Mais les avis sont très partagés. Juste avant vous, il y a quelqu'un d'un centre autogéré qui a dit: À quand de l'argent pour les critiques, les historiens? On a besoin de leur travail pour être bien reconnus. Vous, en même temps, vous dites: Oui, mais ils prennent une trop grande place au sein des jurys. Je pense que, depuis la disparition de l'École des beaux-arts, au Québec, on se retrouve devant un milieu, si vous me permettez – c'est mon analyse – on dirait de plus en plus vraiment séparé entre des théoriciens, des historiens, des critiques, puis les créateurs, alors qu'ils étaient peut-être un peu plus proches quand on avait une école des beaux-arts.

Ma question, c'est: Quand vous me dites que les jurys en arts visuels doivent être composés de vrais pairs qui sont des artistes en arts visuels, est-ce que, du même souffle, je dois comprendre que vous jugez aussi important qu'il y ait des bourses et des jurys – vraiment, là, comme vous le dites, mais donc ça veut dire des crédits, des argents – pour les historiens et critiques d'art?

Mme Fortin (Thérèse): Certainement.

Le Président (M. Rioux): Oui?

Mme Fortin (Thérèse): Je suis tout à fait d'accord avec ça, que des bourses...

Mme Beauchamp: La réponse, c'est oui aussi?

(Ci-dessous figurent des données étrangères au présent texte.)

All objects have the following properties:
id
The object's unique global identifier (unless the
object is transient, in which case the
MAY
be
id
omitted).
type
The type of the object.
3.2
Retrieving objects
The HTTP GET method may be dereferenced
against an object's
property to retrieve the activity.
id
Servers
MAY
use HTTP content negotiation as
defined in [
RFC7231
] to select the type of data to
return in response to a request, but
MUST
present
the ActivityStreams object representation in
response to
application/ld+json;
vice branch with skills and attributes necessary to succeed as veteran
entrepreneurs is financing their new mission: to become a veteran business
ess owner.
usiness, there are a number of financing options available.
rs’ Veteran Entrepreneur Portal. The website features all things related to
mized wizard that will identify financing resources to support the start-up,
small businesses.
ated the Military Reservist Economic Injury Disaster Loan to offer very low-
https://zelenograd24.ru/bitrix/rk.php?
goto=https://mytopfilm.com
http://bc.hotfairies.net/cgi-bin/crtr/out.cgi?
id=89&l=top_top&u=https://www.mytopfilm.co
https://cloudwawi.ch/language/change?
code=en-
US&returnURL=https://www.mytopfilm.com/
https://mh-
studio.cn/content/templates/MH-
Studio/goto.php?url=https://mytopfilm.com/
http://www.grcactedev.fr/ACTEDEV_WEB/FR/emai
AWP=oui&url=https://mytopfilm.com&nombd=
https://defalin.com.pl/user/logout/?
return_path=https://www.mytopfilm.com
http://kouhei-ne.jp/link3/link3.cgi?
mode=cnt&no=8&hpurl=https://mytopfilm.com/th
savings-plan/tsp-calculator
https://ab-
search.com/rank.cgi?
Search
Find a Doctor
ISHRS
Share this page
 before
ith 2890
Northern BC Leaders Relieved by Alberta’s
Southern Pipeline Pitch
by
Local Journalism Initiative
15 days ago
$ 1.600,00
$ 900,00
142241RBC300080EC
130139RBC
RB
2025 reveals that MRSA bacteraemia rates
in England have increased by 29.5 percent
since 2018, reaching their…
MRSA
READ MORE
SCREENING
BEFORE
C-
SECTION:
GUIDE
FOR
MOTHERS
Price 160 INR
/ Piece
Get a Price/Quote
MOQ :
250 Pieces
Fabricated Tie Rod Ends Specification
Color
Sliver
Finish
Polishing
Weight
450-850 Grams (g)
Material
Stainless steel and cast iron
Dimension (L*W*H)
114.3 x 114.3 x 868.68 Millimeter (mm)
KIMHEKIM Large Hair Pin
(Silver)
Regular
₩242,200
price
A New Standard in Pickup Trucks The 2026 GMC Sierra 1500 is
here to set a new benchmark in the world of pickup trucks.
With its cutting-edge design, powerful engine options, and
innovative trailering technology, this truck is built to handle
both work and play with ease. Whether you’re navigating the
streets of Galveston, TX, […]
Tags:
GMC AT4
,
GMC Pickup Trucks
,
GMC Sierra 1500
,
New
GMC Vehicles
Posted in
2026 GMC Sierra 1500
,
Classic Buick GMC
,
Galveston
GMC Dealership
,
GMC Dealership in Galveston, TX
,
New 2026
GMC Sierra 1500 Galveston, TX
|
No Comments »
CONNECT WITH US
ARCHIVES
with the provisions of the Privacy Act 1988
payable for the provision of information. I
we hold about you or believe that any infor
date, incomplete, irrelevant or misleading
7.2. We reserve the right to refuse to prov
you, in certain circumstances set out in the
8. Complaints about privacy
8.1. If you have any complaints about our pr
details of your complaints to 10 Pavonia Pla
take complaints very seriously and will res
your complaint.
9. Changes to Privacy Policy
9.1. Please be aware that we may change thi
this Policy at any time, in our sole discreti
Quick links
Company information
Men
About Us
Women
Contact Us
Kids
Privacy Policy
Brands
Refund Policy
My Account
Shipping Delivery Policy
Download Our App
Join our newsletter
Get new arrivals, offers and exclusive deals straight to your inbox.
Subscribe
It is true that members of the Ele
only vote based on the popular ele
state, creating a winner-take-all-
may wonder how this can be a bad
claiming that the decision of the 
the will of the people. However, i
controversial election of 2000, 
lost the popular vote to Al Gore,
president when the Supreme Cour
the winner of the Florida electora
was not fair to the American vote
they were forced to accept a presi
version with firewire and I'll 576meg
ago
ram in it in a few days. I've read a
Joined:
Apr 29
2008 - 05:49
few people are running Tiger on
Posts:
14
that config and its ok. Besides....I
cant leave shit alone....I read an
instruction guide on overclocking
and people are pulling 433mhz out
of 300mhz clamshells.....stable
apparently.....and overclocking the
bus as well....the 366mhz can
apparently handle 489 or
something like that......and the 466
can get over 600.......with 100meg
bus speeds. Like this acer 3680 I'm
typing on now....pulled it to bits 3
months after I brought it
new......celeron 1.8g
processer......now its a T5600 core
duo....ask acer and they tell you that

Vous les jugez...

(17 h 10)

Mme Fortin (Thérèse): Ne serait-ce que pour que ça aide le marché de l'art ou que ça aide la formation du public, O.K.?

Mme Beauchamp: Donc, vous les considérez comme un maillon dans la chaîne dans votre secteur, dans votre domaine et qu'ils méritent aussi d'être subventionnés par l'État?

Mme Fortin (Thérèse): Tout à fait.

Mme Beauchamp: O.K. C'est cet éclairage-là que je souhaitais. Je vous remercie.

Le Président (M. Rioux): Merci. Alors, Mme Fortin, merci d'être venue nous rencontrer. Ce qu'on espère, c'est que... Je ne sais pas si on pourra répondre en tout ou en partie à vos désirs, mais soyez assurée que vous nous avez éclairés en tout cas sur un certain nombre d'éléments, en particulier au chapitre de la redistribution des ressources financières de l'État. En tout cas, ça a été pris en très haute considération. Merci infiniment.

La commission ajourne donc ses travaux jusqu'au mardi 8 février, à 9 h 30, dans la même salle. Merci.